ACTION ITEM
Copy out again, unchanged, the listing below from the line that has "Tú también puedes crear" through the line that has "نقد و بررسی".

#### SUPPLIED ENTRIES ####

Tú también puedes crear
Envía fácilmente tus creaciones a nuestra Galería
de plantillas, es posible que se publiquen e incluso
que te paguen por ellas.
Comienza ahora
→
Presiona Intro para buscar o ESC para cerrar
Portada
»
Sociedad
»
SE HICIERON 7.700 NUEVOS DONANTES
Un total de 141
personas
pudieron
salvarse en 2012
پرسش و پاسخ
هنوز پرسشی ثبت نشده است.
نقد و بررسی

####
#### SUPPLIED ENTRIES ####

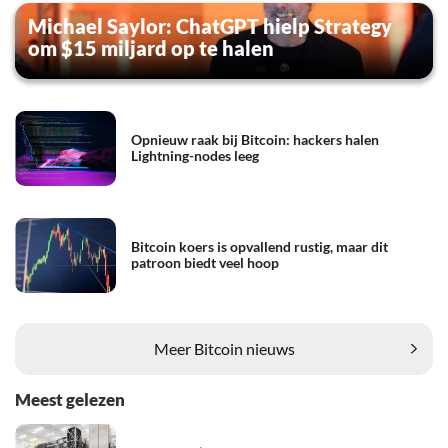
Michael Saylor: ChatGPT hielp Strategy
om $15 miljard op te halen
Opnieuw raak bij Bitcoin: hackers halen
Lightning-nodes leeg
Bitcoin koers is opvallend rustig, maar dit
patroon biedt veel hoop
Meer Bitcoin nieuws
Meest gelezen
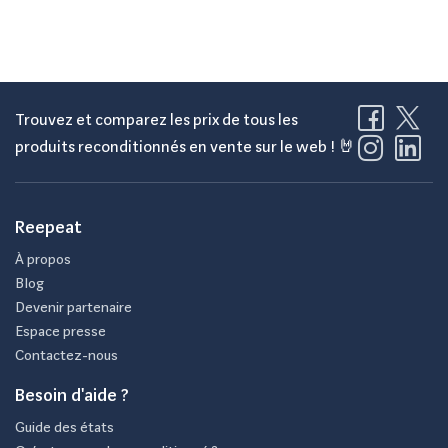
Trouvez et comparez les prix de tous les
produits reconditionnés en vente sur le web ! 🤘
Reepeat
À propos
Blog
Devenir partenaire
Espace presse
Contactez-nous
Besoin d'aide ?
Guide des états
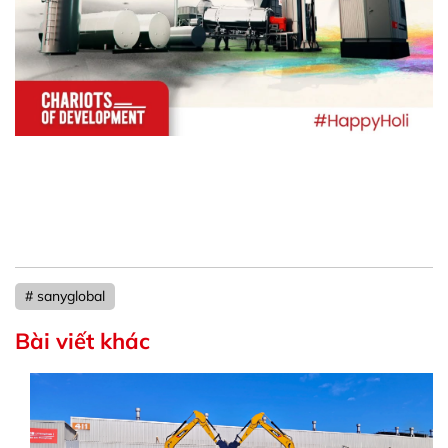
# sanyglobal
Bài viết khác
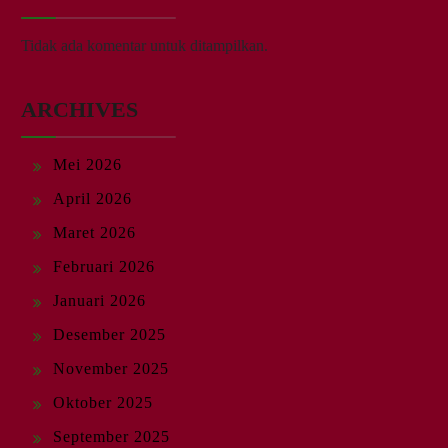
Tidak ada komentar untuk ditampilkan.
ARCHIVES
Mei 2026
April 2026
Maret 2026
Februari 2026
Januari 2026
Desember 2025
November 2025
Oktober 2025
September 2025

####
#### SUPPLIED ENTRIES ####

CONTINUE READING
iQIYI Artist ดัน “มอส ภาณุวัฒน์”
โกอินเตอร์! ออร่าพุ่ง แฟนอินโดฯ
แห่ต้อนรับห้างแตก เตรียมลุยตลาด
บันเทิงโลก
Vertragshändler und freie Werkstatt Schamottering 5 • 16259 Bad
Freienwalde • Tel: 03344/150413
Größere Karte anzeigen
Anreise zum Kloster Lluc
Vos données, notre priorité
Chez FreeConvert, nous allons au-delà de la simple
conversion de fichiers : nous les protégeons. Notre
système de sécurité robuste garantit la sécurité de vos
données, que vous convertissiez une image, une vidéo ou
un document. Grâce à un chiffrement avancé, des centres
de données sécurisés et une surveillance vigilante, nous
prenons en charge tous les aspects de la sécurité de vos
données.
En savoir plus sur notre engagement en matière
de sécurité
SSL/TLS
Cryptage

####

RESULT FOR THIS EXERCISE
Tú también puedes crear
Envía fácilmente tus creaciones a nuestra Galería
de plantillas, es posible que se publiquen e incluso
que te paguen por ellas.
Comienza ahora
→
Presiona Intro para buscar o ESC para cerrar
Portada
»
Sociedad
»
SE HICIERON 7.700 NUEVOS DONANTES
Un total de 141
personas
pudieron
salvarse en 2012
پرسش و پاسخ
هنوز پرسشی ثبت نشده است.
نقد و بررسی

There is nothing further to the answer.